Por enquanto estou divulgando as 20 montanhas mais altas do Brasil. Contabilizei 70 montanhas com mais de 2 mil metros, porém ainda preciso de tempo para obter dados topográficos mais precisos. Abaixo está a tabela com as 20 montanhas mais altas do Brasil, a fonte de dados, proeminência e dominância.
| Posição | Montanha | Altitude | Estado | Proeminencia | Dominancia |
| 1 | Pico da Neblina | 2995 | AM | 2915 | 97,33% |
| 2 | Pico da Bandeira | 2891 | ES/MG | 2811 | 97,23% |
| 3 | Monte Roraima | 2810 | RR | 2310 | 82,20% |
| 4 | Pedra da Mina | 2798 | SP/MG | 2038 | 72,83% |
| 5 | Agulhas Negras | 2790 | MG/RJ | 1121 | 40,17% |
| 6 | Morro do Couto | 2687 | RJ | 330 | 12,30% |
| 7 | Pico Três Estados | 2665 | RJ/MG/SP | 266 | 9,98% |
| 8 | Pico do Tesouro | 2620 | MG | 238 | 9% |
| 9 | Pico da Maromba | 2613 | RJ | 294 | 11,20% |
| 10 | Pico 2602 | 2602 | AM | 429 | 16,48% |
| 11 | Cabeça de Touro | 2600 | SP | 186 | 7,15% |
| 12 | Pedra Furada | 2589 | MG | 199 | 7,60% |
| 13 | Pico Serra Negra | 2572 | MG | 316 | 12,20% |
| 14 | MF BV B/4 | 2561 | AM | 344 | 13,43% |
| 15 | Pico do Imeri | 2500 | AM | 2140 | 85,60% |
| 16 | Pico dos Marins | 2420 | SP | 1240 | 51,23% |
| 17 | Roraiminha | 2400 | RR | 460 | 19,16% |
| 18 | Pico Maior de Friburgo | 2366 | RJ | 1956 | 82,67% |
| 19 | Pico Médio de Friburgo | 2361 | RJ | 181 | 7,66% |
| 20 | Pico do Garrafão | 2359 | MG | 764 | 32,38% |
Como se nota na tabela acima, usando o conceito de montanha por Índice de Dominancia, a lista das montanhas mais altas do Brasil muda bastante com relação à lista dos cumes do IBGE. O 31 de Março deixa de figurar e novas montanhas aparecem, incluindo montanhas sem nome, com a décima mais alta, que temporáriamente chamei-a de Pico 2602, que é a altitude de seu cume.

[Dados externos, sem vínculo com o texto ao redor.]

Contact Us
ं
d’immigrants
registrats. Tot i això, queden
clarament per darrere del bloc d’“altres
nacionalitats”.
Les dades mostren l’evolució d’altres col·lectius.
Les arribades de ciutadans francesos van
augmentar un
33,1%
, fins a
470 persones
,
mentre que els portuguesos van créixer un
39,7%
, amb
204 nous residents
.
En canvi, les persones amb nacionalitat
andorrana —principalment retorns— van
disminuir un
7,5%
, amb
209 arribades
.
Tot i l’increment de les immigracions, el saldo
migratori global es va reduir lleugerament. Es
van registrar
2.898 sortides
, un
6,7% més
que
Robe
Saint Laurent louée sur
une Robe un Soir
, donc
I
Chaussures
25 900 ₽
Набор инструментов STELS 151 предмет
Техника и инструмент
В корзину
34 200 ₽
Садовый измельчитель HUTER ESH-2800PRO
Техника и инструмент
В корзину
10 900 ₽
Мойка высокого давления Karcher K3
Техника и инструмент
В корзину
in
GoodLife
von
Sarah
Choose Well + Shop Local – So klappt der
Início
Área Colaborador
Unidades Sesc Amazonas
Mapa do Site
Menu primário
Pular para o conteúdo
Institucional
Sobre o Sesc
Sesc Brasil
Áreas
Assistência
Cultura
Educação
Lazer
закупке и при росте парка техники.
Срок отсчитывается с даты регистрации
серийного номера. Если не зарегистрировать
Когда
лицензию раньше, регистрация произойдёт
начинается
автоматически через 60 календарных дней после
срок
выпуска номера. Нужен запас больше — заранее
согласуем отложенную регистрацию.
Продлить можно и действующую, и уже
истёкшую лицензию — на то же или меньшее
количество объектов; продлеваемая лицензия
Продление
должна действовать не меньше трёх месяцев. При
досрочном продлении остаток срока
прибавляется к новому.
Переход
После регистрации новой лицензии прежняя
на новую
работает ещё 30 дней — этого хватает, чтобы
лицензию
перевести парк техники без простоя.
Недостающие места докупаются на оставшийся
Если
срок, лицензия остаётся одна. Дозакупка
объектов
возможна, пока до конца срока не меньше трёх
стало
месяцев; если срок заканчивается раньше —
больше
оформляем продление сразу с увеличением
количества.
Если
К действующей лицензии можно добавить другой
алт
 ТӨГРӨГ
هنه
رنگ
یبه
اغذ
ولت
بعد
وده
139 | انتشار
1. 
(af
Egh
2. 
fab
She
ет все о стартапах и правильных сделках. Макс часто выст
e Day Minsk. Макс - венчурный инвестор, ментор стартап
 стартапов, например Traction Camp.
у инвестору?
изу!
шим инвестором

Note também, que se fossemos fazer uma tabela pelo conceito geográfico, várias montanhas famosas deixaria de figurar também, pois não tem mais de 300 metros de proeminencia.
Considerações Finais
Neste artigo, dissecamos vários pontos controversos do montanhismo e da Geografia brasileira. Apesar de termos traduzido conceitos complexos (como o Índice de Dominância e o Paradigma de Davis) para um público mais amplo, o resultado final é inequívoco e contradiz o que é comumente difundido no ensino tradicional e no senso comum do próprio montanhismo.
Por meio desta análise, esperamos ter esclarecido as razões históricas para tanta confusão. Encerramos este debate com uma certeza: as evidências geográficas e os critérios internacionais (como o Índice de Dominância) nos permitem afirmar de forma definitiva que, sim, o Brasil possui montanhas notáveis e inquestionáveis, das quais agora podemos, enfim, listar as mais altas.